Example trie visualization

Each node in the trie corresponds to a prefix of one or multiple tokens in the byte vocabulary. Internal nodes correspond to the incomplete prefixes and leaf nodes to complete tokens. The mass_sum function provides the marginal probability of each prefix (i.e., node) given a distribution on the underlying vocabulary:

# Get mass at each node given a distribution over the vocab
mass = trie.mass_sum(p_llm=[0.4, 0.1, 0.3, 0.2])
trie.visualize(mass)

Example trie visualization with mass at each node

This submodule includes three key classes:

TokenCharacterTrie (CPU): Base implementation for CPU usage.
ParallelTokenCharacterTrie (GPU): GPU-accelerated version which uses sparse matrix operations for mass summing. Extends TokenCharacterTrie with a batch_mass_sum function.
AsyncTokenCharacterTrie (Async): Asynchronous wrapper for use in asynchronous contexts; enables automatic batching of concurrent requests. This class can wrap either the sequential or parallel trie implementations.

See the Trie Code Reference for detailed API documentation.

Vocabulary Decoding

The genlm_backend.tokenization module converts Hugging Face tokenizer vocabularies into byte and string representations, with each token's representation stored at its corresponding token ID in the output lists.
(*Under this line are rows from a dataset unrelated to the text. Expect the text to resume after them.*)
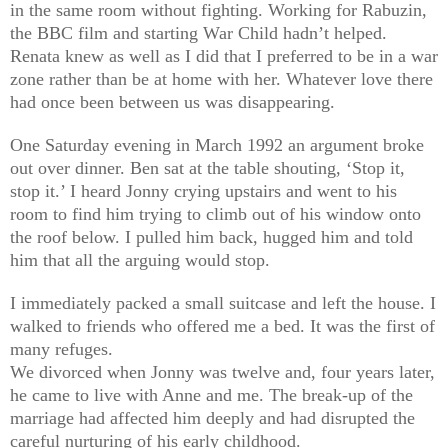
in the same room without fighting. Working for Rabuzin,
the BBC film and starting War Child hadn’t helped.
Renata knew as well as I did that I preferred to be in a war
zone rather than be at home with her. Whatever love there
had once been between us was disappearing.
One Saturday evening in March 1992 an argument broke
out over dinner. Ben sat at the table shouting, ‘Stop it,
stop it.’ I heard Jonny crying upstairs and went to his
room to find him trying to climb out of his window onto
the roof below. I pulled him back, hugged him and told
him that all the arguing would stop.
I immediately packed a small suitcase and left the house. I
walked to friends who offered me a bed. It was the first of
many refuges.
We divorced when Jonny was twelve and, four years later,
he came to live with Anne and me. The break-up of the
marriage had affected him deeply and had disrupted the
careful nurturing of his early childhood.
from transformers import AutoTokenizer
from genlm_backend.tokenization import decode_vocab

# Load a tokenizer and decode its vocabulary
tokenizer = AutoTokenizer.from_pretrained("gpt2")
byte_vocab, str_vocab = decode_vocab(tokenizer)
byte_vocab[10] # Byte representation of token with ID 10

Warning

The byte representation (byte_vocab) is the canonical form and should be preferred for reliable token handling. The string representation (str_vocab) is provided for convenience and debugging but may not correctly represent all tokens, especially those containing invalid UTF-8 sequences.

Requirements

Python >= 3.10
The core dependencies listed in the setup.py file of the repository.

Note

vLLM is not supported on macOS. On macOS systems, only CPU-based functionality (AsyncTransformer) will be available. GPU-accelerated features requiring vLLM (AsyncVirtualLM) will not work.

Testing

When test dependencies are installed, the test suite can be run via:

pytest tests

Performance Benchmarking

Performance benchmarks comparing different configurations can be found in our benchmarks directory.

Troubleshooting

If you are getting:

A module that was compiled using NumPy 1.x cannot be run in
NumPy 2.0.2 as it may crash. To support both 1.x and 2.x
versions of NumPy, modules must be compiled with NumPy 2.0.
Some module may need to rebuild instead e.g. with 'pybind11>=2.12'.

If you are a user of the module, the easiest solution will be to
downgrade to 'numpy<2' or try to upgrade the affected module.
We expect that some modules will need time to support NumPy 2.

then you should downgrade your version of numpy with pip install "numpy<2".